Graduate School of Engineering, Hiroshima University, 1-4-1 Kagamiyama, Higashi-Hiroshima, Hiroshima, 739-8527, Japan.
Graduate School of Advanced Science and Engineering, Hiroshima University, 1-4-1 Kagamiyama, Higashi-Hiroshima, Hiroshima, 739-8527, Japan.
J Neuroeng Rehabil. 2023 Oct 18;20(1):139. doi: 10.1186/s12984-023-01263-z.
People who were previously hospitalised with stroke may have difficulty operating a motor vehicle, and their driving aptitude needs to be evaluated to prevent traffic accidents in today's car-based society. Although the association between motor-cognitive functions and driving aptitude has been extensively studied, motor-cognitive functions required for driving have not been elucidated.
In this paper, we propose a machine-learning algorithm that introduces sparse regularization to automatically select driving aptitude-related indices from 65 input indices obtained from 10 tests of motor-cognitive function conducted on 55 participants with stroke. Indices related to driving aptitude and their required tests can be identified based on the output probability of the presence or absence of driving aptitude to provide evidence for identifying subjects who must undergo the on-road driving test. We also analyzed the importance of the indices of motor-cognitive function tests in evaluating driving aptitude to further clarify the relationship between motor-cognitive function and driving aptitude.
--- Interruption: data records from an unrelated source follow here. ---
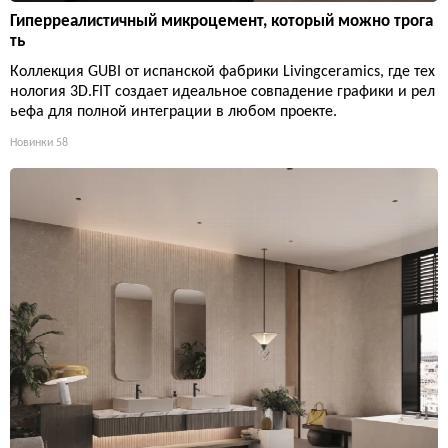
Гиперреалистичный микроцемент, который можно трога
ть
Коллекция GUBI от испанской фабрики Livingceramics, где тех
нология 3D.FIT создает идеальное совпадение графики и рел
ьефа для полной интеграции в любом проекте.
Новинки
58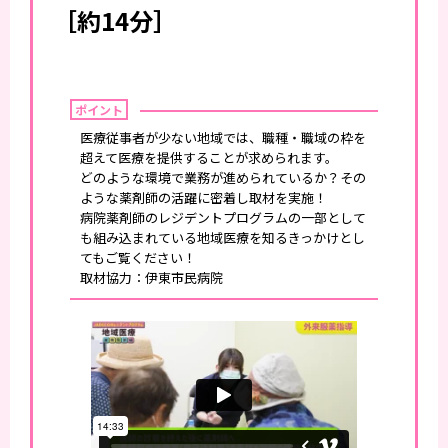
［約14分］
ポイント
医療従事者が少ない地域では、職種・職域の枠を
超えて医療を提供することが求められます。
どのような環境で業務が進められているか？その
ような薬剤師の活躍に密着し取材を実施！
病院薬剤師のレジデントプログラムの一部として
も組み込まれている地域医療を知るきっかけとし
てもご覧ください！
取材協力：伊東市民病院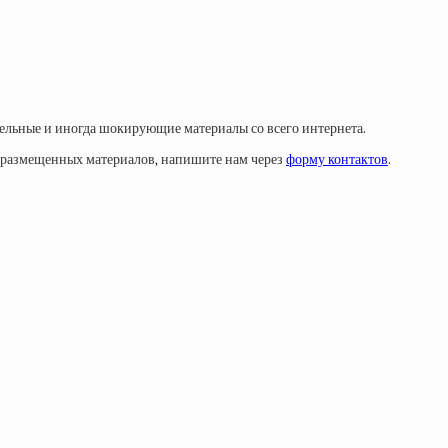
тельные и иногда шокирующие материалы со всего интернета.
у размещенных материалов, напишите нам через
форму контактов
.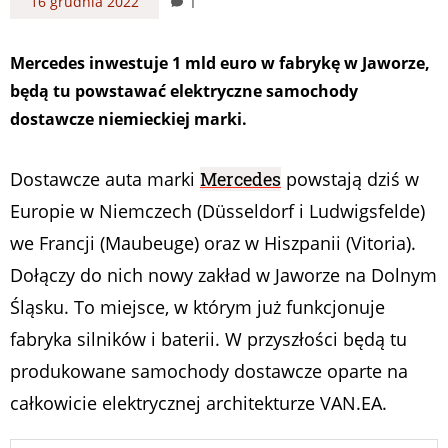
1
16 grudnia 2022
Mercedes inwestuje 1 mld euro w fabrykę w Jaworze,
będą tu powstawać elektryczne samochody
dostawcze niemieckiej marki.
Dostawcze auta marki
Mercedes
powstają dziś w
Europie w Niemczech (Düsseldorf i Ludwigsfelde)
we Francji (Maubeuge) oraz w Hiszpanii (Vitoria).
Dołączy do nich nowy zakład w Jaworze na Dolnym
Śląsku. To miejsce, w którym już funkcjonuje
fabryka silników i baterii. W przyszłości będą tu
produkowane samochody dostawcze oparte na
całkowicie elektrycznej architekturze VAN.EA.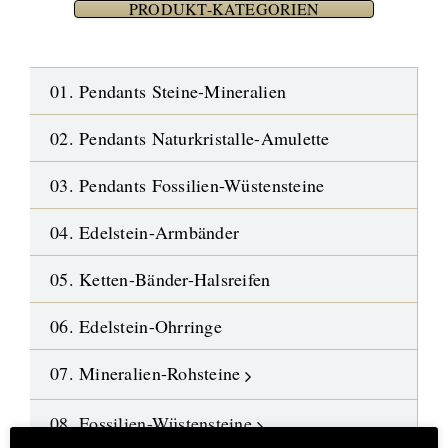
PRODUKT-KATEGORIEN
01. Pendants Steine-Mineralien
02. Pendants Naturkristalle-Amulette
03. Pendants Fossilien-Wüstensteine
04. Edelstein-Armbänder
05. Ketten-Bänder-Halsreifen
06. Edelstein-Ohrringe
07. Mineralien-Rohsteine
08. Fossilien-Wüstensteine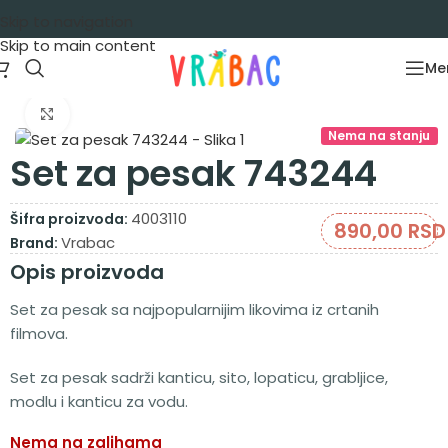
Skip to navigation
Skip to main content
Me
Početna
/
Igračke za decu
/
Plažni program
Zumiraj sliku
Nema na stanju
Set za pesak 743244
4003110
Šifra proizvoda:
890,00
RSD
Vrabac
Brand:
Opis proizvoda
Set za pesak sa najpopularnijim likovima iz crtanih
filmova.
Set za pesak sadrži kanticu, sito, lopaticu, grabljice,
modlu i kanticu za vodu.
Nema na zalihama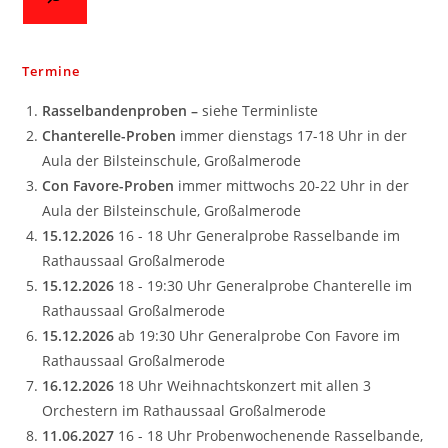
Termine
Rasselbandenproben –
siehe Terminliste
Chanterelle-Proben
immer dienstags 17-18 Uhr in der
Aula der Bilsteinschule, Großalmerode
Con Favore-Proben
immer mittwochs 20-22 Uhr in der
Aula der Bilsteinschule, Großalmerode
15.12.2026
16 - 18 Uhr Generalprobe Rasselbande im
Rathaussaal Großalmerode
15.12.2026
18 - 19:30 Uhr Generalprobe Chanterelle im
Rathaussaal Großalmerode
15.12.2026
ab 19:30 Uhr Generalprobe Con Favore im
Rathaussaal Großalmerode
16.12.2026
18 Uhr Weihnachtskonzert mit allen 3
Orchestern im Rathaussaal Großalmerode
11.06.2027
16 - 18 Uhr Probenwochenende Rasselbande,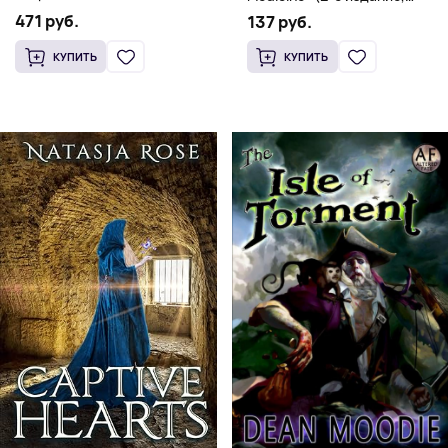
(Мягкий переплет,
Мягкая обложка) Dr. Thomas
471 руб.
137 руб.
Английский язык)
Watchman
КУПИТЬ
КУПИТЬ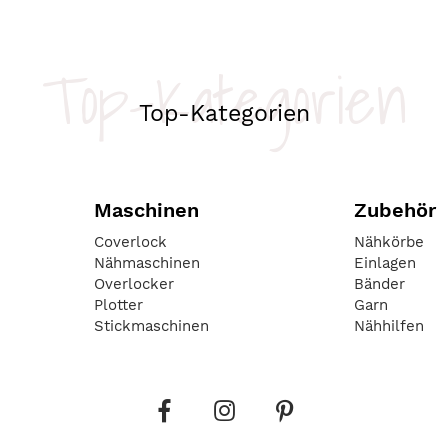
Top-Kategorien
Top-Kategorien
Maschinen
Zubehör
Coverlock
Nähkörbe
Nähmaschinen
Einlagen
Overlocker
Bänder
Plotter
Garn
Stickmaschinen
Nähhilfen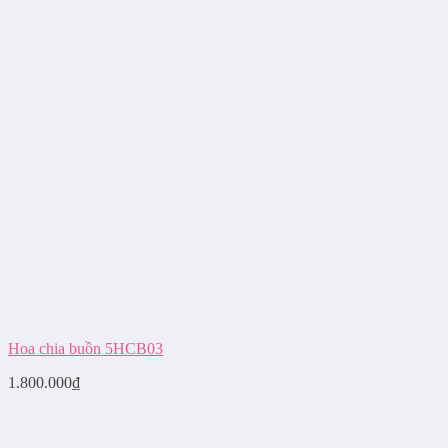
Hoa chia buồn 5HCB03
1.800.000
₫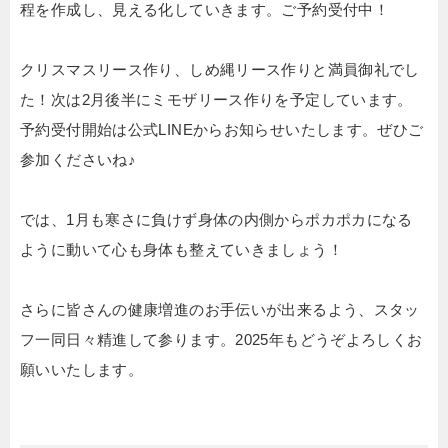
程を作成し、見える化していきます。ご予約受付中！
クリスマスリース作り、しめ縄リース作りと満員御礼でし
た！次は2月後半にミモザリース作りを予定しています。
予約受付開始は公式LINEからお知らせいたします。ぜひご
参加くださいね♪
では、1月も寒さに負けず身体の内側からポカポカになる
ように動いて心も身体も整えていきましょう！
さらに皆さんの健康増進のお手伝いが出来るよう、スタッ
フ一同日々精進して参ります。2025年もどうぞよろしくお
願いいたします。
The experimental results showed that the proposed method achieved predictive evaluation of the presence or absence of driving aptitude with high accuracy (area under curve 0.946) and identified a group of indices of motor-cognitive function tests that are strongly related to driving aptitude.
The proposed method is able to effectively and accurately unravel driving-related motor-cognitive functions from a panoply of test results, allowing for autonomous evaluation of driving aptitude in post-stroke individuals. This has the potential to reduce the number of screening tests required and the corresponding clinical workload, further improving personal and public safety and the quality of life of individuals with stroke.
曾因中风住院的人可能难以操作机动车,为了防止当今以汽车为基础的社会中的交通事故,需要对他们的驾驶能力进行评估。尽管已经广泛研究了运动认知功能与驾驶能力之间的关系,但仍未阐明驾驶所需的运动认知功能。
在本文中,我们提出了一种机器学习算法,该算法通过稀疏正则化从对 55 名中风参与者进行的 10 项运动认知功能测试中获得的 65 个输入指标中自动选择与驾驶能力相关的指标。可以根据存在或不存在驾驶能力的输出概率确定与驾驶能力相关的指标及其所需的测试,从而为识别必须进行道路驾驶测试的对象提供证据。我们还分析了运动认知功能测试指标在评估驾驶能力方面的重要性,以进一步阐明运动认知功能与驾驶能力之间的关系。
实验结果表明,该方法在预测存在或不存在驾驶能力方面具有很高的准确性(曲线下面积为 0.946),并确定了一组与驾驶能力密切相关的运动认知功能测试指标。
该方法能够有效地从大量测试结果中准确揭示与驾驶相关的运动认知功能,从而能够对中风患者的驾驶能力进行自主评估。这有可能减少所需的筛选测试数量和相应的临床工作量,进一步提高个人和公共安全以及中风患者的生活质量。